Carol Dilley has been a choreographer, performer and teacher internationally for over 30 years. With significant time spent in New York, Barcelona Spain, Seattle Washington, Sydney Australia and at Bates College in Maine, she has worked with companies and independent choreographers such as Devito and Dancers, Sarah Pogostin, and Amiel Malale in NY, Bubulus, Nats Nus and Las Malqueridas in Barcelona, as well as her own companies, Radio Suec and Carol Dilley & Co. Her most recent collaborations include work with Headlong Dance Theater, Kathleen Hermesdorf and Rachel Boggia.

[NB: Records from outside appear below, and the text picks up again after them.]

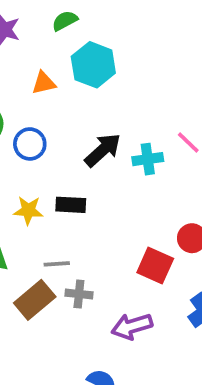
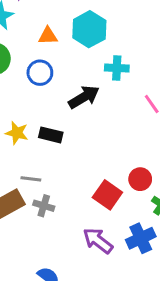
blue circle: (30, 144) -> (40, 73), moved
cyan cross: (148, 159) -> (117, 68), moved
purple arrow: (132, 326) -> (98, 241), moved, turned 44

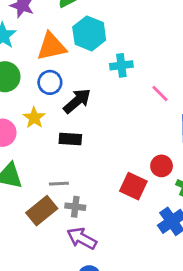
orange triangle: (48, 36) -> (51, 47), size x1.6
black arrow: (84, 97) -> (77, 101), moved
yellow star: (17, 133) -> (34, 118), moved, turned 30
purple arrow: (98, 241) -> (82, 238), moved

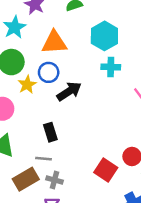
cyan hexagon: (89, 33) -> (104, 36), moved
yellow star: (34, 118) -> (27, 85), moved
black rectangle: (70, 139) -> (50, 132), moved, turned 60

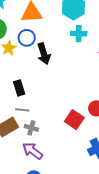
black arrow: (69, 91) -> (44, 54), turned 105
black rectangle: (50, 132) -> (19, 88), moved

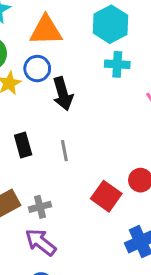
gray line: (22, 110) -> (64, 151), moved, turned 72
gray cross: (31, 128) -> (40, 207), turned -32

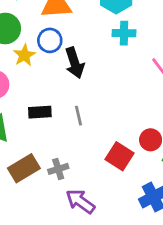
black rectangle: (23, 145) -> (40, 112), turned -75
purple arrow: (41, 242) -> (80, 201), moved

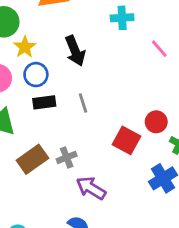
blue circle: (50, 40) -> (36, 75), moved

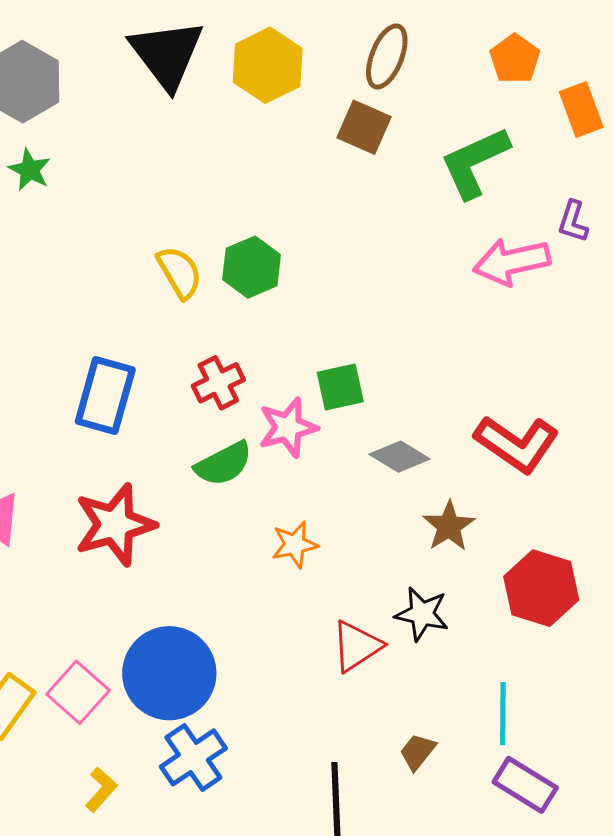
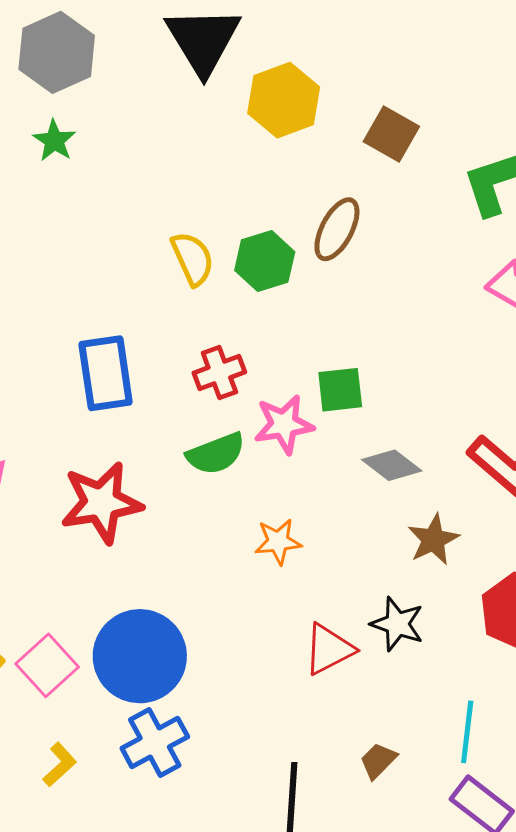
brown ellipse: (387, 56) -> (337, 229), moved
yellow hexagon: (268, 65) -> (284, 100), moved
blue rectangle: (105, 396) -> (106, 373), turned -30

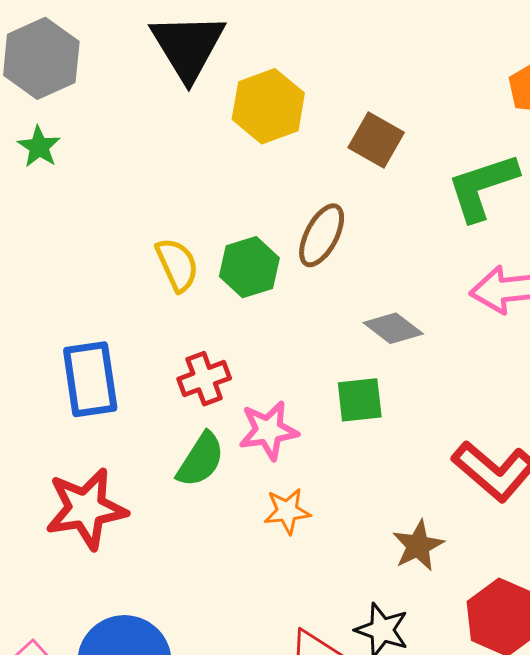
green square: (340, 390) -> (360, 400), moved
green semicircle: (216, 454) -> (201, 460), turned -36
gray diamond: (392, 465) -> (393, 328), moved
orange star: (278, 542) -> (287, 511), moved

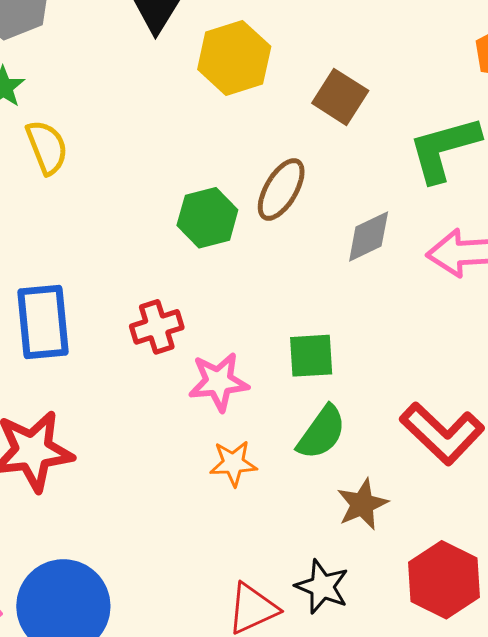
yellow semicircle: (177, 265) -> (47, 147), moved
gray diamond: (393, 328) -> (369, 237), moved, turned -66
green semicircle: (201, 460) -> (322, 432), moved

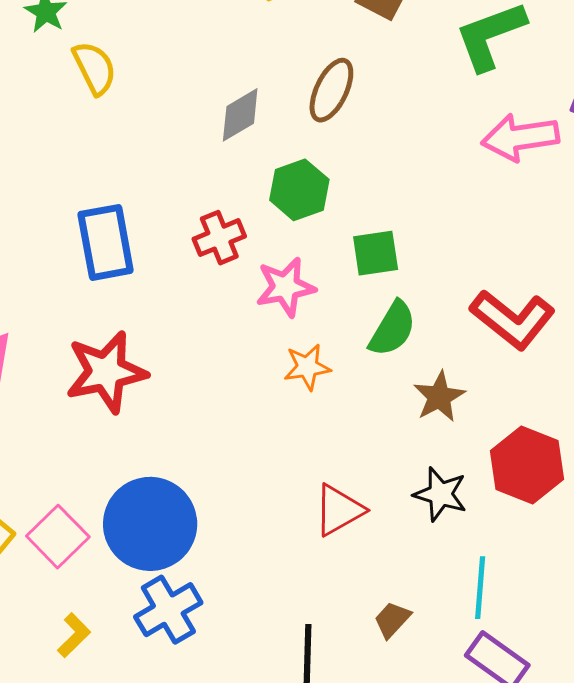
green hexagon: (207, 218) -> (299, 190), moved
gray diamond: (369, 237) -> (240, 115), moved
black star: (322, 587) -> (440, 494), moved

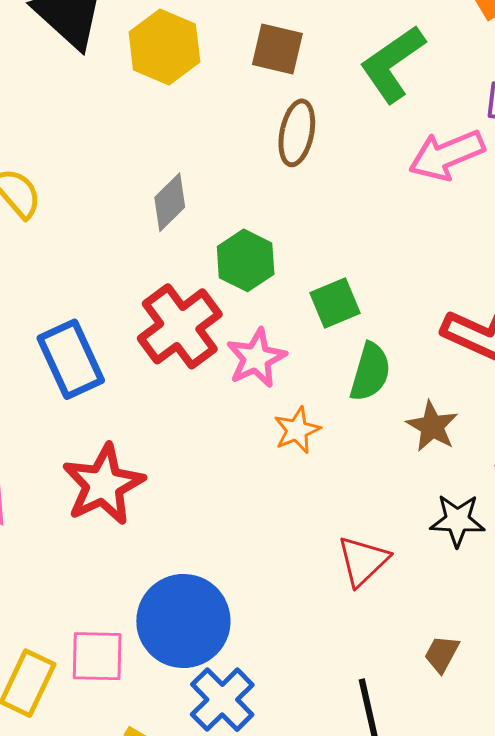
brown ellipse: (331, 90) -> (297, 133), moved
red cross: (219, 238) -> (180, 326), size x1.6
pink square: (58, 537) -> (97, 656), turned -30

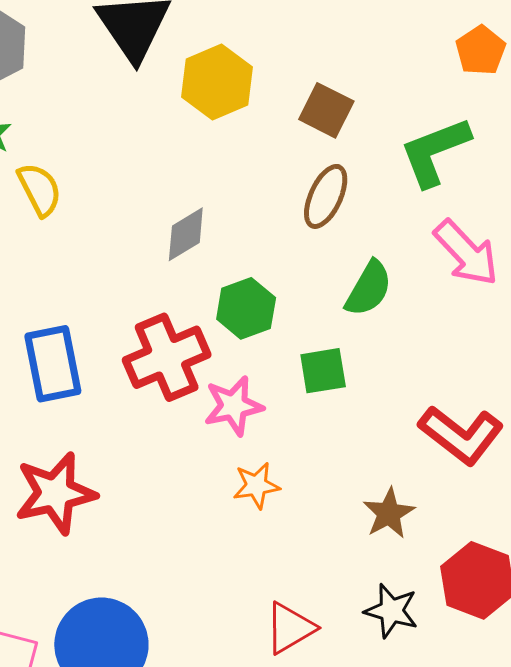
pink arrow: (447, 155) -> (466, 253), turned -124
green semicircle: (370, 372) -> (369, 289), moved

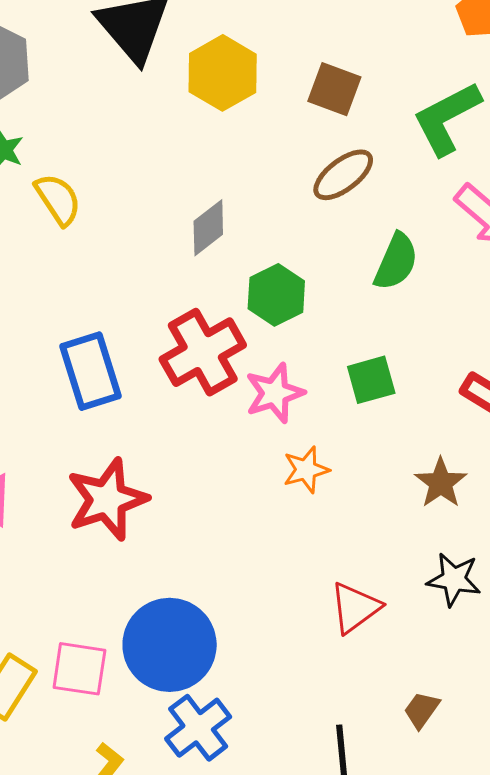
brown ellipse: (326, 196) -> (343, 175), turned 34
green square: (323, 371) -> (371, 380), moved

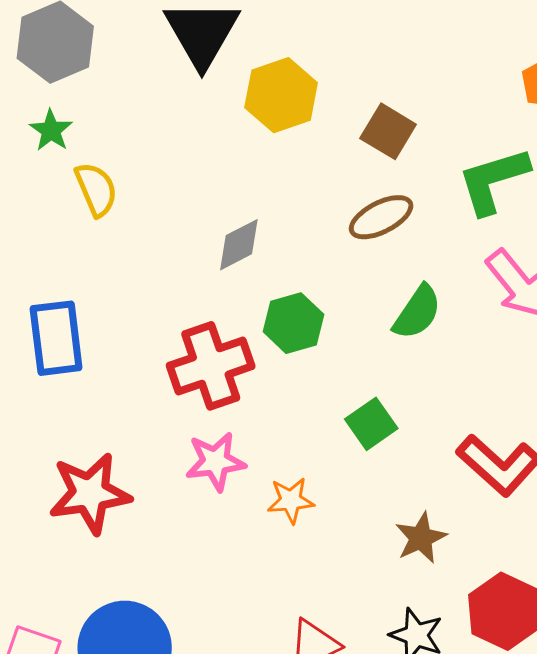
blue rectangle: (91, 371) -> (56, 338), moved
green square: (371, 380) -> (371, 424), turned -30
pink star: (275, 393) -> (215, 462), moved

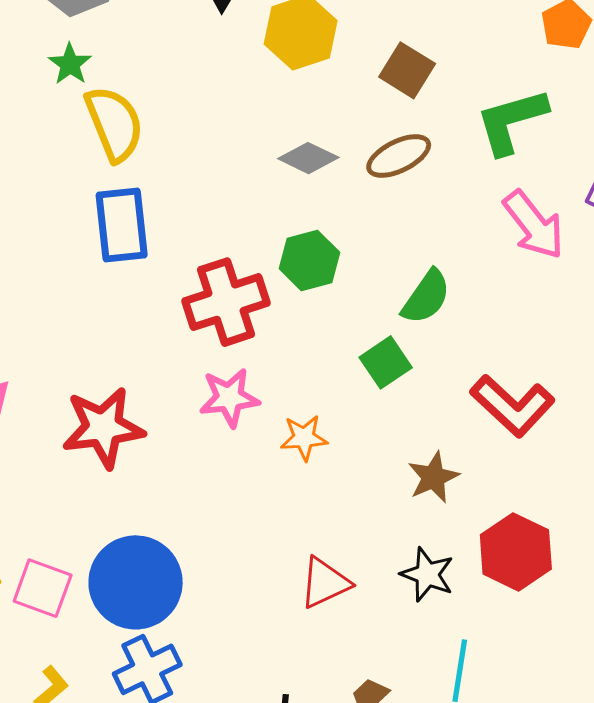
yellow semicircle: (96, 189) -> (114, 124), size x1.4
gray diamond: (239, 245) -> (308, 158), moved, turned 52
green semicircle: (417, 312) -> (426, 297), moved
blue rectangle: (56, 338) -> (122, 225), moved

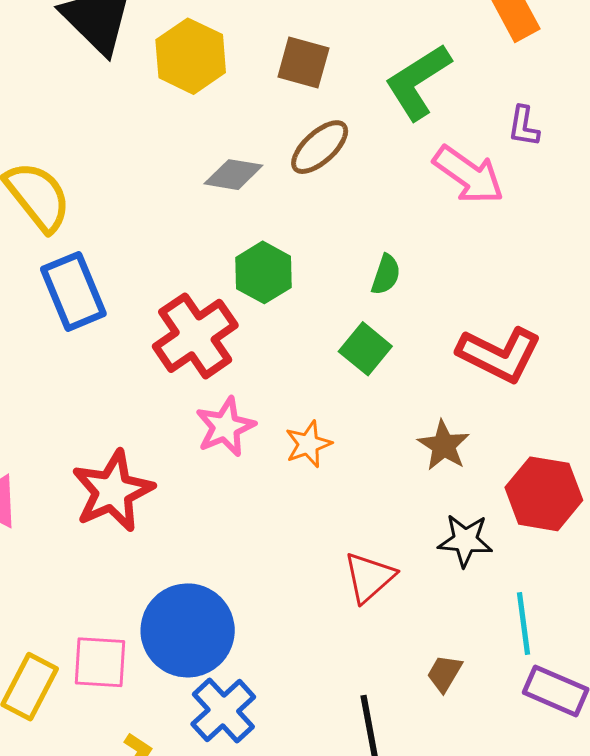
green semicircle: (426, 297) -> (386, 275), size x0.7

In addition to creative performance work, Dilley was cofounding director of La Porta, in Barcelona; developed a performance series for independent choreographers, Dance Briefs, in Sydney Australia in 2001; and created the F.A.B. Dance Showcase in Lewiston, Maine. She has been Director of Dance at Bates College in Maine for 13 years, served as Chair of the Theater and Dance Department and was a founding member of the Bates Arts Collaborative. Carol served as a Visiting Professor and Interim Chair of the Department of Dance at Hunter College for the academic year 2016-17.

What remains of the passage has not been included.